A 52-year-old woman was first admitted for surgical treatment of a superior-posterior mediastinal tumor. Her past history was essentially not contributory, and she had been asymptomatic without episodes of paroxysmal hypertension or neurologic dysfunction. Chest roentgenogram images showed a well circumscribed, rounded mass, 2 cm in size in the superior-posterior mediastinum. Chest computed tomography and magnetic resonance imaging revealed a known solid mediastinal mass (Fig 1) in the superior-posterior mediastinum extending up to the thoracic inlet. Findings of a physical examination were unremarkable and also showed neurologic abnormalities. Laboratory examination results were essentially normal without elevation of serum tumor markers.

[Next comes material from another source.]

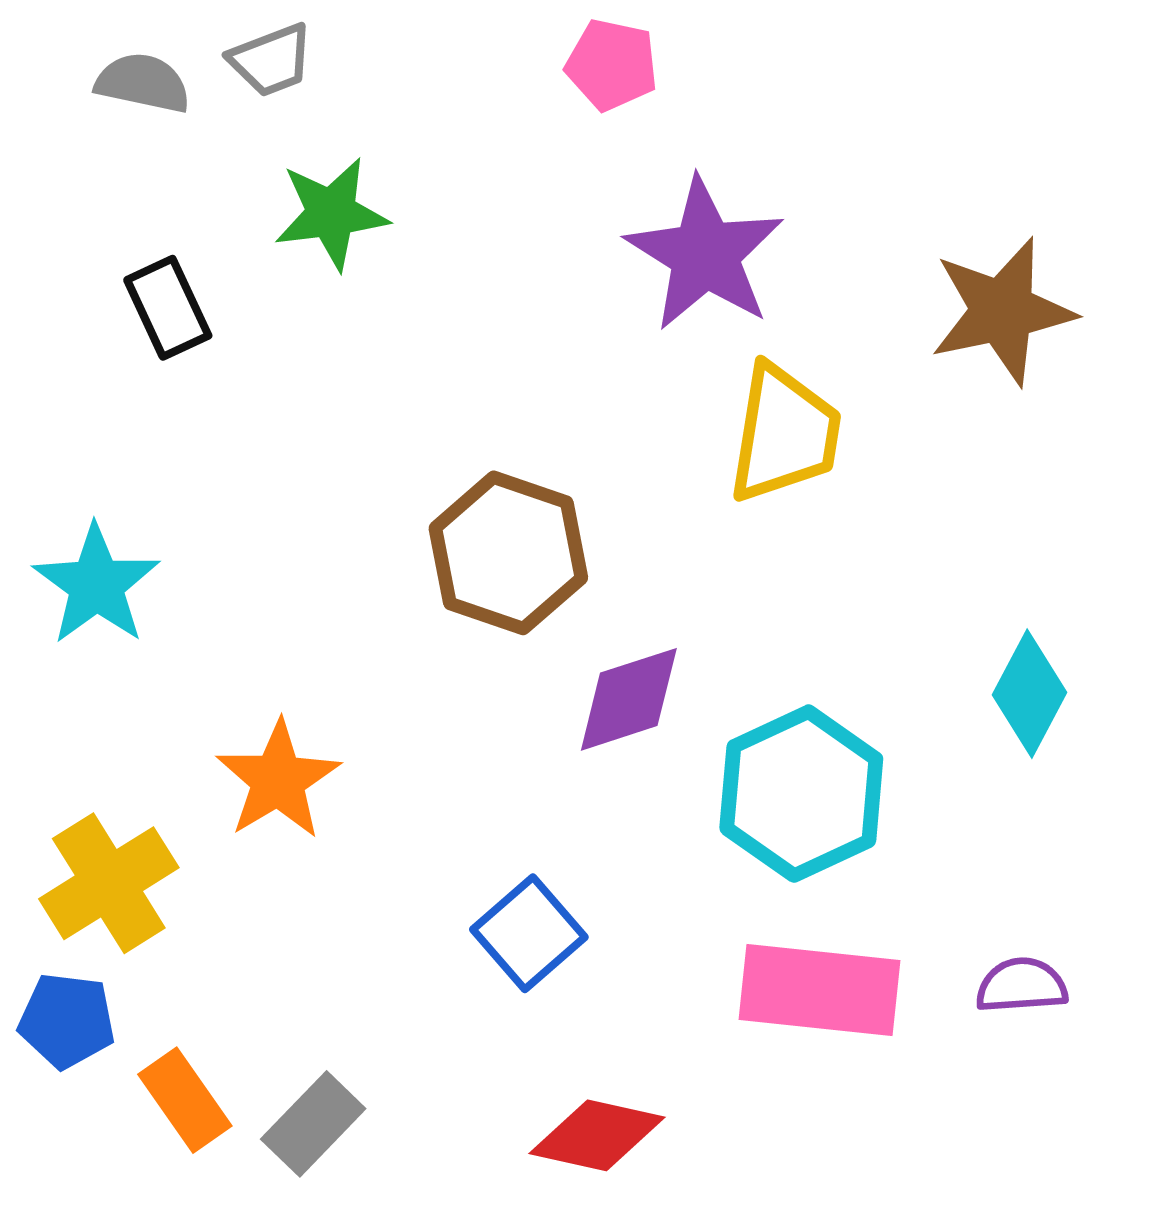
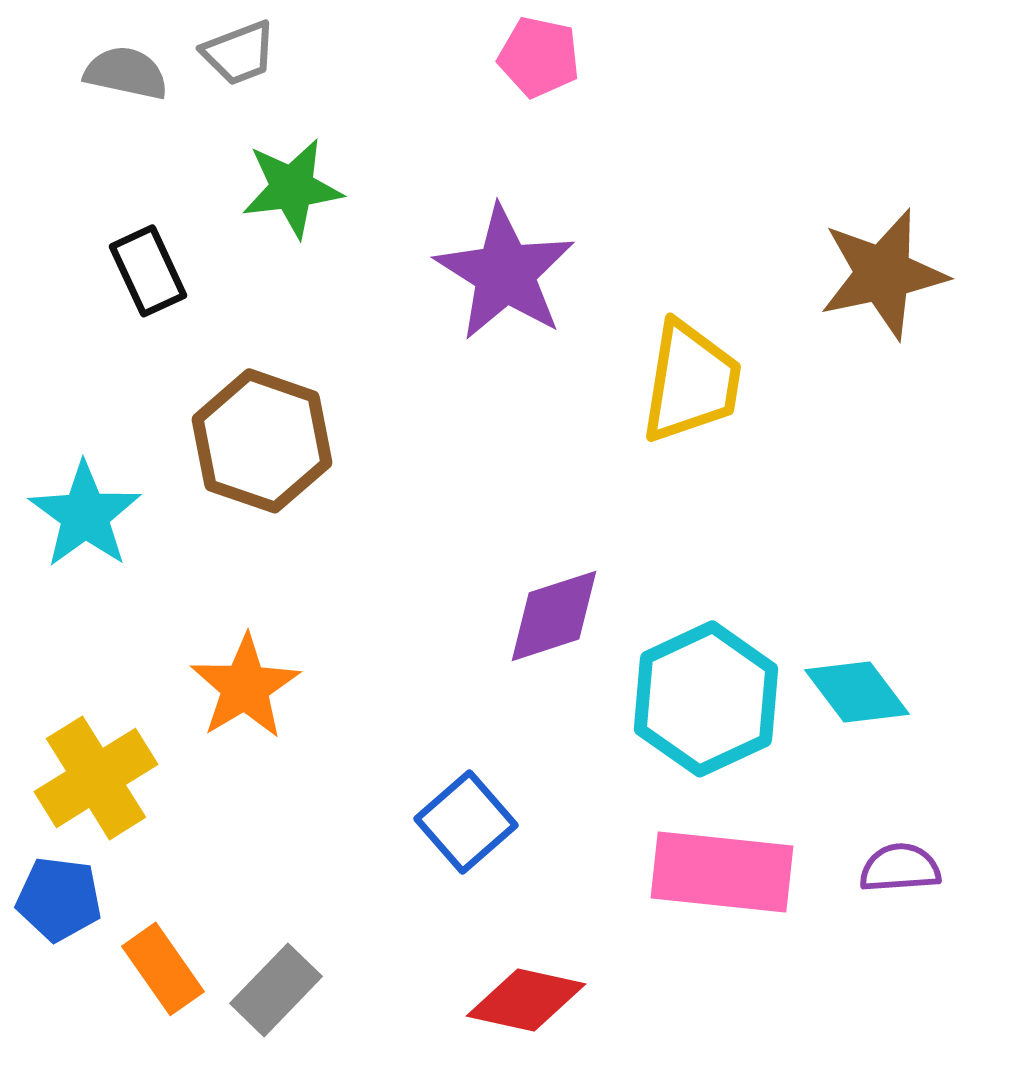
purple star: (705, 254) -> (505, 273), moved
brown hexagon: (508, 553) -> (262, 441), moved
cyan diamond: (1030, 694) -> (857, 692), moved, turned -65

Under a diagnosis of benign neurogenic tumor of the mediastinum, a scheduled operation was performed. The tumor was located in the superior mediastinum surrounded by the thoracic inlet. Therefore we adopted a thoracoscopic approach assisted by fine manipulation through a supraclavicular approach [4] and added a 5-cm supraclavicular skin incision. The tumor was successfully removed without complication or discomfort, and a postoperative histologic diagnosis of ganglioneuroma was obtained (Fig 2). Postoperatively, a computed tomographic chest scan for a check-up of the thoracic cavity downward to the upper abdomen was done to reveal a vascular rich 2.5-cm retroperitoneal mass. At the time of initial surgery, such a check-up was not performed. Abdominal magnetic resonance imaging (Fig 3) confirmed that it was a known retroperitoneal tumor. The patient never complained of headaches, dizziness, or general malaise, and her blood pressure was normal. Furthermore, a laboratory test revealed unremarkable findings. A laparoscopic resection was performed for the retroperitoneal tumor, and a diagnosis of pheochromocytoma of the retroperitoneum was obtained as shown in Figure 4. The two benign ganglioneuroma of the mediastinum and retroperitoneal pheochromocytoma were histologically distinct neurogenic tumors. The patient had an uneventful recovery and was doing well without relapse 2 years postoperatively.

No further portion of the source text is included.